Now, I don't actually know much about type theory at all and came here to try
to remove some of my ignorance. As such, I can't really help you much, but I
will try my best. You might want to look at:
[https://en.wikipedia.org/wiki/Type_theory](https://en.wikipedia.org/wiki/Type_theory)

If I read it correctly (and if it is written correctly), a "term" is
essentially anything with a "type". So 1, 2 and 3 are terms and they have a
type. A "function" is something that takes terms and "reduces" them to other
terms. You can "apply" a function to some arguments in order to reduce them.
So if we have a function, "myfunc x", we can apply that to 2 and have "myfunc
2". Both "myfunc x" and "myfunc 2" are terms, but they have different types.
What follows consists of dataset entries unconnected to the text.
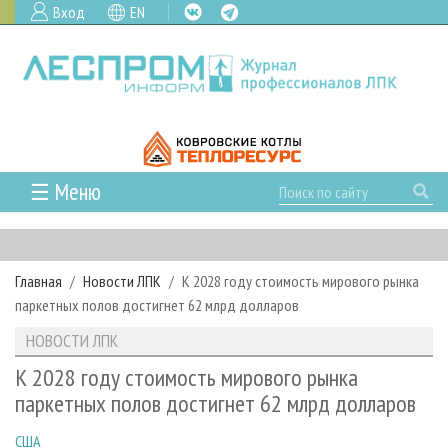
Вход
EN
☰ Меню
ГЛАВНАЯ
РУБРИКИ И ТЕМЫ
Главная
Новости ЛПК
К 2028 году стоимость мирового рынка
РУБРИКИ ЖУРНАЛА
НОВОСТИ
паркетных полов достигнет 62 млрд долларов
ЛЕСНОЕ ХОЗЯЙСТВО
КАЛЕНДАРЬ СОБЫТИЙ
ПРОЕКТЫ ЛПИ
НОВОСТИ ЛПК
ЛЕСОЗАГОТОВКА
НОВОСТИ ЛПК
АНАЛИТИКА
АРХИВ
К 2028 году стоимость мирового рынка
ЛЕСОПИЛЕНИЕ
НОВОСТИ ЖУРНАЛА
ПРЕДПРИЯТИЯ ЛПК
АРХИВ ЖУРНАЛОВ
паркетных полов достигнет 62 млрд долларов
О ЖУРНАЛЕ
ДЕРЕВООБРАБОТКА
НОВОСТИ КОМПАНИЙ
ЛЕСНЫЕ РЕГИОНЫ РОССИИ
СТАТЬИ
ПОДПИСКА
РЕКЛАМОДАТЕЛЯМ
США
Let's make a function that doubles an integer (let's call the type "int"). So
"double x" is a term with a type of "int -> int": it maps an int onto an int.
"double 2" is a term with a type of int. The term "double double 1" can be
"reduced" to the term "double 2". "double 2" can be "reduced" to the term "4".
4 is known as a "normalized term". It can not be reduced any further.

Now, you may be saying "How is this different from what I said?" From what I
can tell, the main difference is that a type is _not_ a set of "values" (or
normalized terms). Functions applied to terms also have a type. Functions with
free variables also have a type. Anything that is a term in an expression has
a type. So 1, 2 and 4 are of type int. "double 1", "double 2", and "double
double 1" are also all of type int. If we had a function called "fortytwo"
that just returned 42, it would also be of type int.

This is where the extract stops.